AYAZAĞA’YA SAHİP ÇIKIN
Süleymaniye’ye gelince, Günay bu tarihi semtin UNESCO’nun talepleri doğrultusunda ele alınacağını müjdeliyor.
Süleymaniye’de Büyükşehir Belediyesi’yle, Eminönü Belediyesi’nin iki binden fazla tarihi binayı yıkarak yerlerine Osmanlı tarzında yeni binalar yapmak istemesi UNESCO’yu ayağa kaldırmıştı.
İstanbul’un "UNESCO Kültür Mirası" listesinden çıkartılacağı konuşulmuştu.
Şimdi Günay, "UNESCO ekibi mart ayında geldiğinde istediği gibi bir Süleymaniye projesi görecek" diyor.
Bakana en can alıcı soru ise kültür merkezleriyle ilgili. İstanbul 2010 Kültür Başkenti etkinliklerini nerede ağırlayacak?
Yıkılmaktan "şimdilik" kurtulan AKM tek başına bu yükü kaldıramaz.
Günay, yapımı "yılan hikayesine" dönen Ayazağa Kültür Merkezi’nin tamamlanması için pek çok ünlü işadamını ziyaret etmiş. "Buraya sahip çıkmalarını istedim" diyor.

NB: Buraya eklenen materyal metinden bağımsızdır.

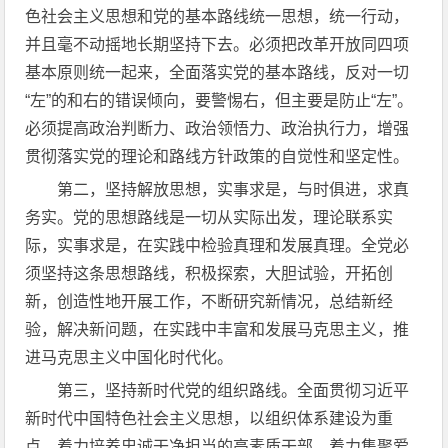
色社会主义思想和党的基本路线统一思想，统一行动，
并且毫不动摇地长期坚持下去。必须把改革开放同四项
基本原则统一起来，全面落实党的基本路线，反对一切
“左”的和右的错误倾向，要警惕右，但主要是防止“左”。
必须提高政治判断力、政治领悟力、政治执行力，增强
贯彻落实党的理论和路线方针政策的自觉性和坚定性。
第二，坚持解放思想，实事求是，与时俱进，求真
务实。党的思想路线是一切从实际出发，理论联系实
际，实事求是，在实践中检验真理和发展真理。全党必
须坚持这条思想路线，积极探索，大胆试验，开拓创
新，创造性地开展工作，不断研究新情况，总结新经
验，解决新问题，在实践中丰富和发展马克思主义，推
进马克思主义中国化时代化。
第三，坚持新时代党的组织路线。全面贯彻习近平
新时代中国特色社会主义思想，以组织体系建设为重
点，着力培养忠诚干净担当的高素质干部，着力集聚爱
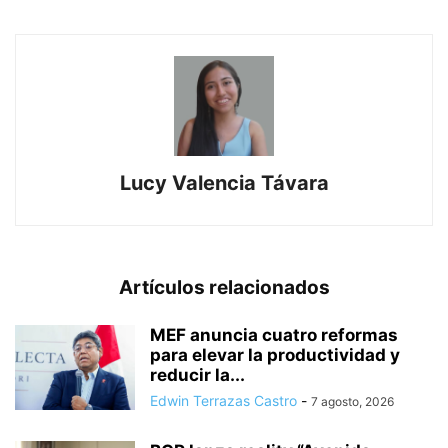
Lucy Valencia Távara
Artículos relacionados
MEF anuncia cuatro reformas
para elevar la productividad y
reducir la...
Edwin Terrazas Castro
-
7 agosto, 2026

"Ayazağa altından çıkılmayacak bir proje değil. Birkaç işadamı biraraya gelirse proje 2010 yılında tamamlanabilir" diye devam ediyor.
Ayazağa ile bir dönem ilgilenmiş olan işadamı Hüsnü Özyeğin ise buraya yatırımdan vazgeçmiş görünüyor.
Peki ya Suna-İnan Kıraç Vakfı’nın Tepebaşı’ndaki TRT binasının yerine tasarladıkları kültür kompleksi?
160 milyon dolara malolacak projeyi ünlü Amerikalı mimar Frank Gehry çizmiş. Ne ki, TRT’den izin çıkmadığı için proje bekliyor.
İzin çıksa bu saatten sonra yetişir mi?
Günay, "Başbakan da İnan Kıraç’ın projesini bekliyor. Yeni TRT Genel Müdürü’nün onayını bekliyoruz" diyor.
2010 kapıda ama ortada henüz kültür merkezleri yok.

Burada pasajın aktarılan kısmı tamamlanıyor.